March 31st, 2011
While battling a spring cold, I’ve been finishing my latest stay mock-up. I decided to sew these by machine — partly because there is simply too little time in life to hand-sew mock-ups, but mostly because I’m using a ridiculously heavy brushed twill that is completely impossible to hand-sew.
The good news is that they fit MUCH better now that I’ve changed the angle of the stomach gores. I also figured out that the key to a straight busk is not so much the rigidity of the material used, but the width. Two half-inch spring steel stays running next to one another are far superior to the same two spring steels stacked one on top of the other!
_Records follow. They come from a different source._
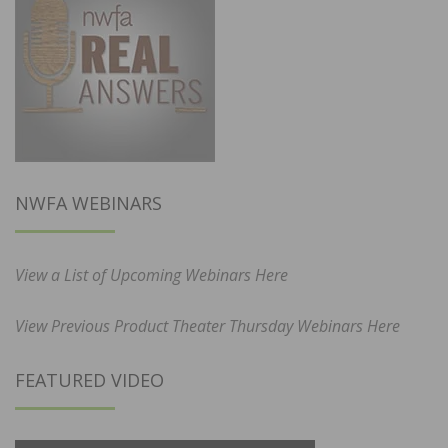
NWFA WEBINARS
View a List of Upcoming Webinars Here
View Previous Product Theater Thursday Webinars Here
FEATURED VIDEO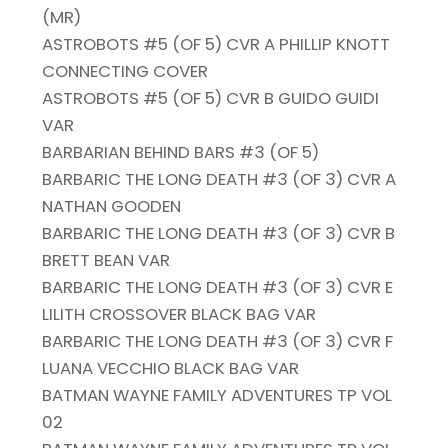
(MR)
ASTROBOTS #5 (OF 5) CVR A PHILLIP KNOTT
CONNECTING COVER
ASTROBOTS #5 (OF 5) CVR B GUIDO GUIDI
VAR
BARBARIAN BEHIND BARS #3 (OF 5)
BARBARIC THE LONG DEATH #3 (OF 3) CVR A
NATHAN GOODEN
BARBARIC THE LONG DEATH #3 (OF 3) CVR B
BRETT BEAN VAR
BARBARIC THE LONG DEATH #3 (OF 3) CVR E
LILITH CROSSOVER BLACK BAG VAR
BARBARIC THE LONG DEATH #3 (OF 3) CVR F
LUANA VECCHIO BLACK BAG VAR
BATMAN WAYNE FAMILY ADVENTURES TP VOL
02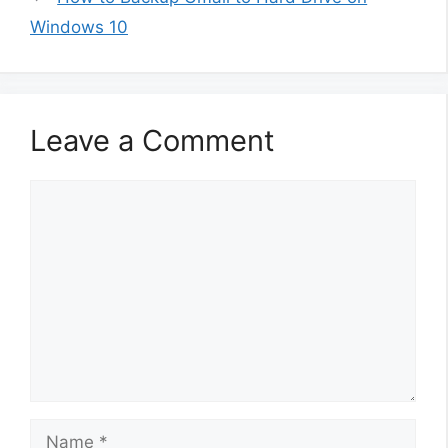
Windows 10
Leave a Comment
Comment
Name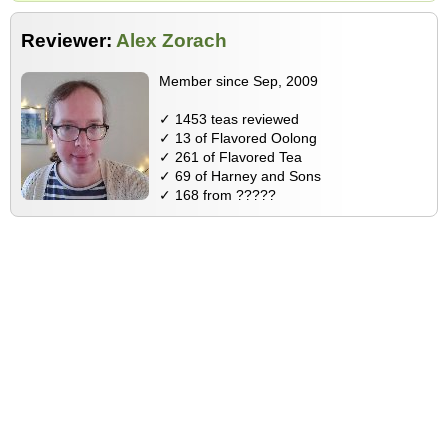
Reviewer:
Alex Zorach
Member since Sep, 2009
✓ 1453 teas reviewed
✓ 13 of Flavored Oolong
✓ 261 of Flavored Tea
✓ 69 of Harney and Sons
✓ 168 from ?????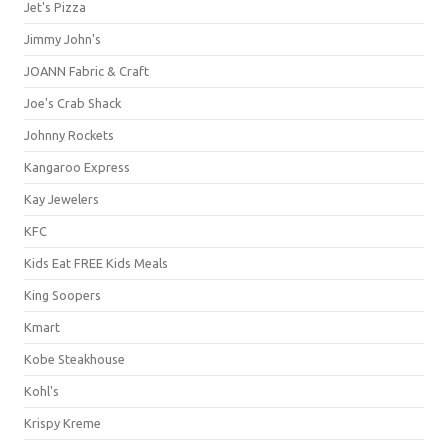
Jet's Pizza
Jimmy John's
JOANN Fabric & Craft
Joe's Crab Shack
Johnny Rockets
Kangaroo Express
Kay Jewelers
KFC
Kids Eat FREE Kids Meals
King Soopers
Kmart
Kobe Steakhouse
Kohl's
Krispy Kreme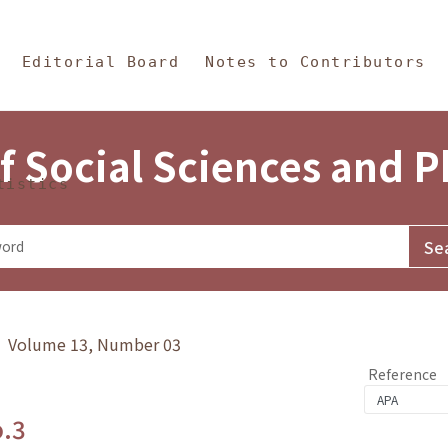
in Content
s and Philosophy
Editorial Board
Notes to Contributors
f Social Sciences and 
tistics
y》 Volume 13, Number 03
Reference
o.3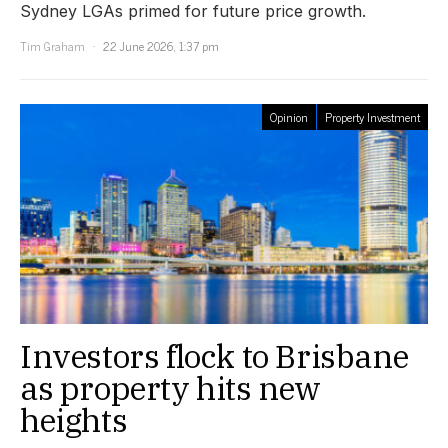
Sydney LGAs primed for future price growth.
Tim Graham
22 June 2026, 1:37 pm
Opinion
Property Investment
Investors flock to Brisbane
as property hits new
heights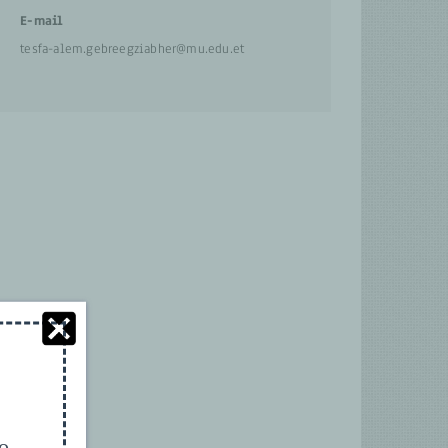
E-mail
tesfa-alem.gebreegziabher@mu.edu.et
to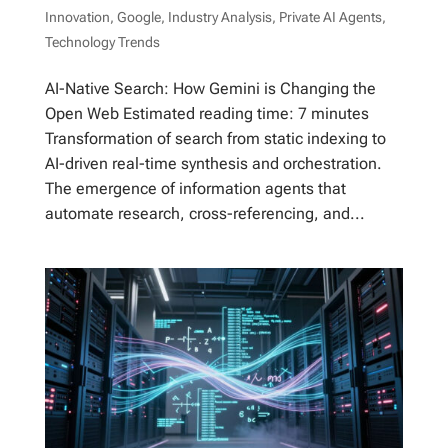
Innovation
,
Google
,
Industry Analysis
,
Private AI Agents
,
Technology Trends
AI-Native Search: How Gemini is Changing the
Open Web Estimated reading time: 7 minutes
Transformation of search from static indexing to
AI-driven real-time synthesis and orchestration.
The emergence of information agents that
automate research, cross-referencing, and...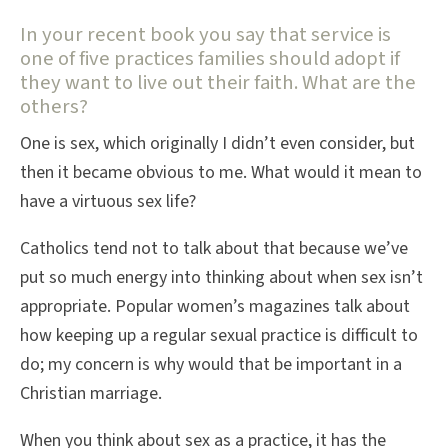
In your recent book you say that service is
one of five practices families should adopt if
they want to live out their faith. What are the
others?
One is sex, which originally I didn’t even consider, but
then it became obvious to me. What would it mean to
have a virtuous sex life?
Catholics tend not to talk about that because we’ve
put so much energy into thinking about when sex isn’t
appropriate. Popular women’s magazines talk about
how keeping up a regular sexual practice is difficult to
do; my concern is why would that be important in a
Christian marriage.
When you think about sex as a practice, it has the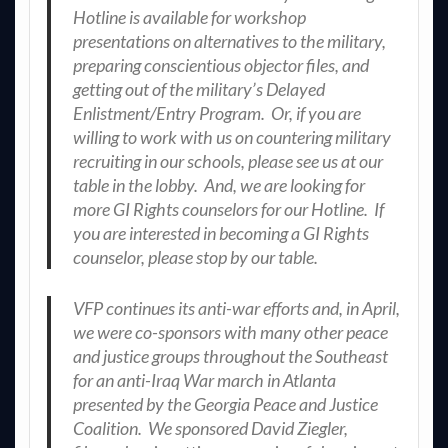
Hotline is available for workshop
presentations on alternatives to the military,
preparing conscientious objector files, and
getting out of the military’s Delayed
Enlistment/Entry Program. Or, if you are
willing to work with us on countering military
recruiting in our schools, please see us at our
table in the lobby. And, we are looking for
more GI Rights counselors for our Hotline. If
you are interested in becoming a GI Rights
counselor, please stop by our table.
VFP continues its anti-war efforts and, in April,
we were co-sponsors with many other peace
and justice groups throughout the Southeast
for an anti-Iraq War march in Atlanta
presented by the Georgia Peace and Justice
Coalition. We sponsored David Ziegler,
They are also incredibly comfortable. I’ve been wearing them for almost an hour now, and am in no hurry to take them off. I actually enjoy the support.
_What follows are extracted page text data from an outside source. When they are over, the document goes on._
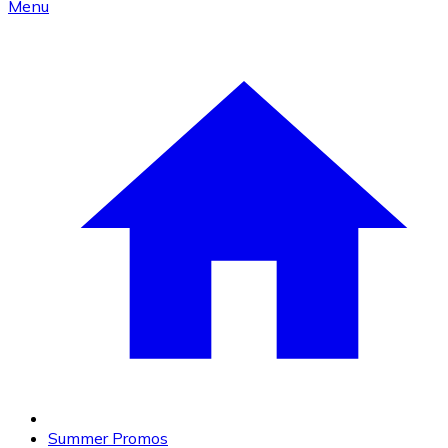
Menu
Summer Promos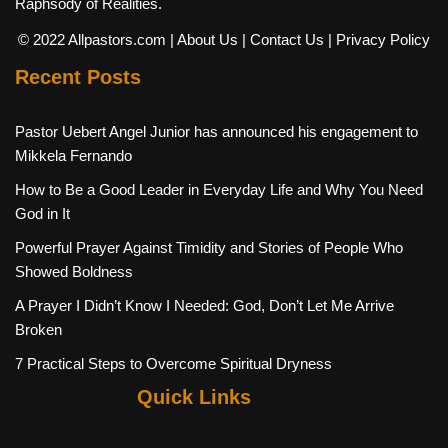
Raphsody of Realities.
© 2022 Allpastors.com
| About Us
| Contact Us
| Privacy Policy
Recent Posts
Pastor Uebert Angel Junior has announced his engagement to
Mikkela Fernando
How to Be a Good Leader in Everyday Life and Why You Need
God in It
Powerful Prayer Against Timidity and Stories of People Who
Showed Boldness
A Prayer I Didn’t Know I Needed: God, Don’t Let Me Arrive
Broken
7 Practical Steps to Overcome Spiritual Dryness
Quick Links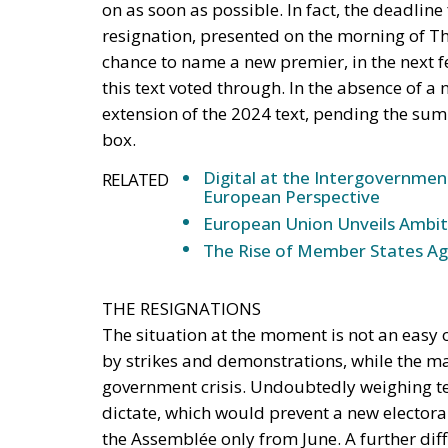
on as soon as possible. In fact, the deadline
resignation, presented on the morning of Th
chance to name a new premier, in the next f
this text voted through. In the absence of a 
extension of the 2024 text, pending the summe
box.
Digital at the Intergovernmen
RELATED
European Perspective
European Union Unveils Ambiti
The Rise of Member States Aga
THE RESIGNATIONS
The situation at the moment is not an easy o
by strikes and demonstrations, while the ma
government crisis. Undoubtedly weighing ter
dictate, which would prevent a new elector
the Assemblée only from June. A further diff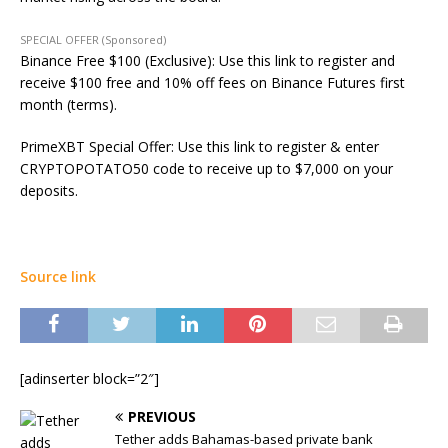
SPECIAL OFFER (Sponsored)
Binance Free $100 (Exclusive): Use this link to register and
receive $100 free and 10% off fees on Binance Futures first
month (terms).
PrimeXBT Special Offer: Use this link to register & enter
CRYPTOPOTATO50 code to receive up to $7,000 on your
deposits.
Source link
[adinserter block=”2″]
PREVIOUS
Tether adds Bahamas-based private bank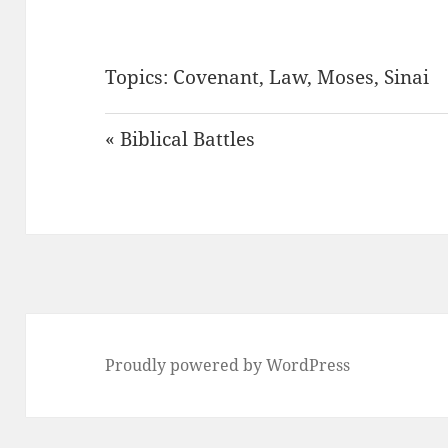
Topics:
Covenant
,
Law
,
Moses
,
Sinai
« Biblical Battles
Proudly powered by WordPress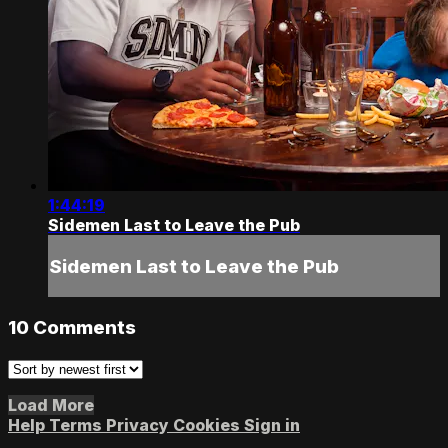
1:44:19
Sidemen Last to Leave the Pub
Sidemen Last to Leave the Pub
10
Comments
Load More
Help
Terms
Privacy
Cookies
Sign in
Here’s the bad news. I’ve got horizontal wrinkles. Ah me. I don’t remember if they were this pronounced in the last version. So many other things were wrong there that I might not have noticed. It seems these can be caused by too much length, though I don’t really think that’s the problem here. They can also be a lack of boning, but I think the folds are too severe to be fixed by an extra bone. So that means I have the gussets or side seam in the wrong place. Perhaps too close to the center front? Alas, alack. More fitting.
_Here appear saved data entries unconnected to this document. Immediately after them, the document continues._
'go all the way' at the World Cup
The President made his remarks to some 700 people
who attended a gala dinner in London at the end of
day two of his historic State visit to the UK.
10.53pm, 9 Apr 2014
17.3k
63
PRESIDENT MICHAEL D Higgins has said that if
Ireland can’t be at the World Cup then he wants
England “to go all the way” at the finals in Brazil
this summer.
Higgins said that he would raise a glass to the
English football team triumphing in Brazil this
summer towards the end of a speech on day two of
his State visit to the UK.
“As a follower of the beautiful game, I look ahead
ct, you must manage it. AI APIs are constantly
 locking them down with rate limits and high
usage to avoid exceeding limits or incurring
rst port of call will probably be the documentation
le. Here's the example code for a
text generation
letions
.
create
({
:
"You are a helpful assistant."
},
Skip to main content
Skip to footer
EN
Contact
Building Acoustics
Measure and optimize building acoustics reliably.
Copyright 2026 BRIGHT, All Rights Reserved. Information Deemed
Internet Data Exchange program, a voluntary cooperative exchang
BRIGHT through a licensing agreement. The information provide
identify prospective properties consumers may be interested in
It does seem to improve a little when I tug the stays higher, but they always fall back down again. The back is kind of wrinkly all the way down, but I think it’s alright. Unlike the front, the back is cut on the straight grain, so it’s got less of that forgiving stretch. It’s definitely a problem in the front.
Suggestions welcome! I am off to beg advice wherever I can find it.
P.S. I do feel quite justified in using my sewing machine as this pattern was published by Peterson’s and Godey’s in 1855 and 1857 respectively. And the sewing machine was definitely making inroads into American homes by then!